14
JAWAHIR
“Back to back,” Jawahir whispers as she and Rodney board the southbound train. Behind them, in the park, the brawl rages on. Farhan’s and Marquese’s injuries were the first, probably not the worst.
“Are you hurt?” Rodney asks. “Tell me you’re okay.” Jawahir’s knees are scraped, but there’s no blood. That’s not true, she knows, for Rodney. His knuckles are bloody and his hand is probably broken.
“I’m fine,” Jawahir lies. Love has consumed her ability to tell the truth. “Where are we going?”
“My uncle Larry’s place,” Rodney says. “We can hide out there until—” Rodney stops.
“Until what?” Jawahir asks, but there’s silence between them even as the everyday sounds of light-rail commuters surround them. Jawahir doesn’t know how to finish the sentence either.

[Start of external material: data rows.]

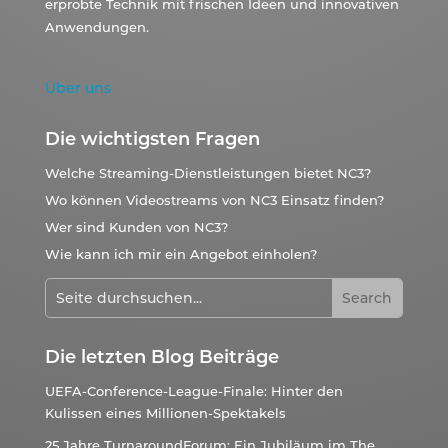
erprobte Technik mit frischen Ideen und innovativen
Anwendungen.
Über uns
Die wichtigsten Fragen
Welche Streaming-Dienstleistungen bietet NC3?
Wo können Videostreams von NC3 Einsatz finden?
Wer sind Kunden von NC3?
Wie kann ich mir ein Angebot einholen?
Die letzten Blog Beiträge
UEFA-Conference-League-Finale: Hinter den
Kulissen eines Millionen-Spektakels
25 Jahre TurnaroundForum: Ein Jubiläum im The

“I’ll call him,” Rodney says. Jawahir stares ahead, her hands covering her mouth. No one looks at her or out the window, all of them focused on the two-by-three inches of screen in front of them.
Jawahir’s heart beats so fast she feels like it is about to jump out of her chest and run away, and she knows that’s the only answer: for her and Rodney to run away. She can’t go back to school, back home, back to where everybody will have heard what Rodney did to Farhan. For a second, the fear of her future overwhelms Jawahir when she realizes she has nowhere to run, nowhere to turn, and nowhere to hide. Sooner or later they’ll have to get off the train. “Rodney, what are we going—”
“It’s all over the news,” Rodney finally says. “The fight.”
“Did they say anything about Farhan?”
“No, nothing about him or Marquese,” Rodney says. “There’s only one person named. Me.”
Jawahir’s heart feels as if it jumps from her chest to her throat and stops her ability to speak.
“Don’t worry, Larry will help us figure out something,” Rodney says, unsure if he believes it.
“But it wasn’t your fault! You were protecting me,” Jawahir says. It sounds like she’s on the verge of tears.
“They’ll call it an assault, which violates my parole. I’ll go back inside, but I’d rather die—”
“It can’t be that bad inside, can it?”
“I didn’t finish,” Rodney says. “I’d rather die than be separated from you.”